Beginning at the line containing "est de 27,21 euros (source POLE EMPLOI IDF)." in the material below and ending at the line containing "demandeurs d emploi", return each line exactly and add nothing.
Start of DATA FOR THIS TASK
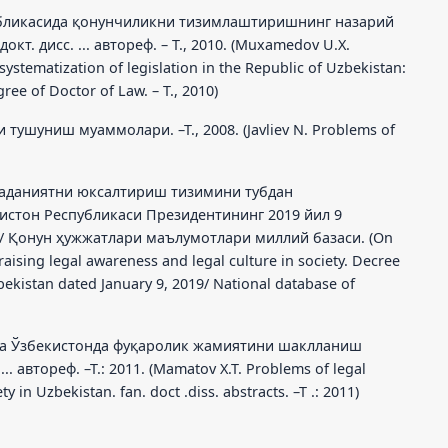
публикасида қонунчиликни тизимлаштиришнинг назарий
т. дисс. ... автореф. – Т., 2010. (Muxamedov U.X.
systematization of legislation in the Republic of Uzbekistan:
gree of Doctor of Law. – T., 2010)
 тушуниш муаммолари. –Т., 2008. (Javliev N. Problems of
маданиятни юксалтириш тизимини тубдан
истон Республикаси Президентининг 2019 йил 9
/ Қонун ҳужжатлари маълумотлари миллий базаси. (On
aising legal awareness and legal culture in society. Decree
bekistan dated January 9, 2019/ National database of
 ва Ўзбекистонда фуқаролик жамиятини шаклланиш
. автореф. –Т.: 2011. (Mamatov X.T. Problems of legal
ty in Uzbekistan. fan. doct .diss. abstracts. –T .: 2011)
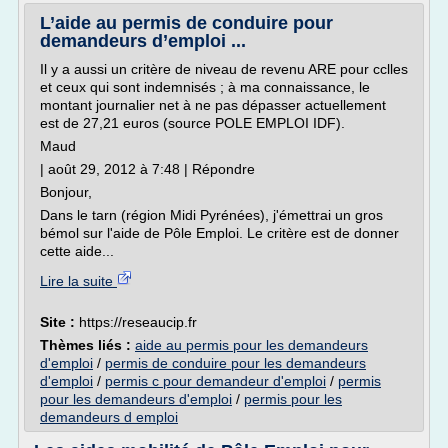
L’aide au permis de conduire pour
demandeurs d’emploi ...
Il y a aussi un critère de niveau de revenu ARE pour cclles
et ceux qui sont indemnisés ; à ma connaissance, le
montant journalier net à ne pas dépasser actuellement
est de 27,21 euros (source POLE EMPLOI IDF).
Maud
| août 29, 2012 à 7:48 | Répondre
Bonjour,
Dans le tarn (région Midi Pyrénées), j'émettrai un gros
bémol sur l'aide de Pôle Emploi. Le critère est de donner
cette aide...
Lire la suite
Site :
https://reseaucip.fr
Thèmes liés :
aide au permis pour les demandeurs
d'emploi
/
permis de conduire pour les demandeurs
d'emploi
/
permis c pour demandeur d'emploi
/
permis
pour les demandeurs d'emploi
/
permis pour les
demandeurs d emploi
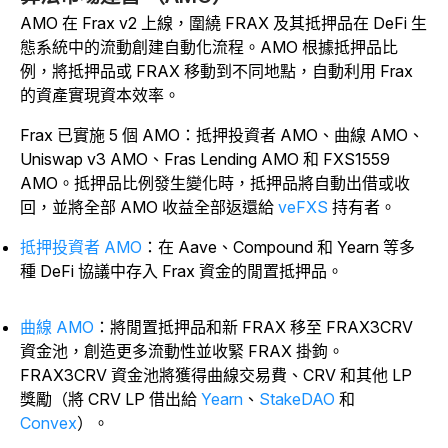
AMO 在 Frax v2 上線，圍繞 FRAX 及其抵押品在 DeFi 生
態系統中的流動創建自動化流程。AMO 根據抵押品比
例，將抵押品或 FRAX 移動到不同地點，自動利用 Frax
的資產實現資本效率。
Frax 已實施 5 個 AMO：抵押投資者 AMO、曲線 AMO、
Uniswap v3 AMO、Fras Lending AMO 和 FXS1559
AMO。抵押品比例發生變化時，抵押品將自動出借或收
回，並將全部 AMO 收益全部返還給
veFXS
持有者。
抵押投資者 AMO
：在 Aave、Compound 和 Yearn 等多
種 DeFi 協議中存入 Frax 資金的閒置抵押品。
曲線 AMO
：將閒置抵押品和新 FRAX 移至 FRAX3CRV
資金池，創造更多流動性並收緊 FRAX 掛鉤。
FRAX3CRV 資金池將獲得曲線交易費、CRV 和其他 LP
獎勵（將 CRV LP 借出給
Yearn
、
StakeDAO
和
Convex
）。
End of DATA FOR THIS TASK
### RESPONSE TO THE TASK
est de 27,21 euros (source POLE EMPLOI IDF).
Maud
| août 29, 2012 à 7:48 | Répondre
Bonjour,
Dans le tarn (région Midi Pyrénées), j'émettrai un gros
bémol sur l'aide de Pôle Emploi. Le critère est de donner
cette aide...
Lire la suite
Site :
https://reseaucip.fr
Thèmes liés :
aide au permis pour les demandeurs
d'emploi
/
permis de conduire pour les demandeurs
d'emploi
/
permis c pour demandeur d'emploi
/
permis
pour les demandeurs d'emploi
/
permis pour les
demandeurs d emploi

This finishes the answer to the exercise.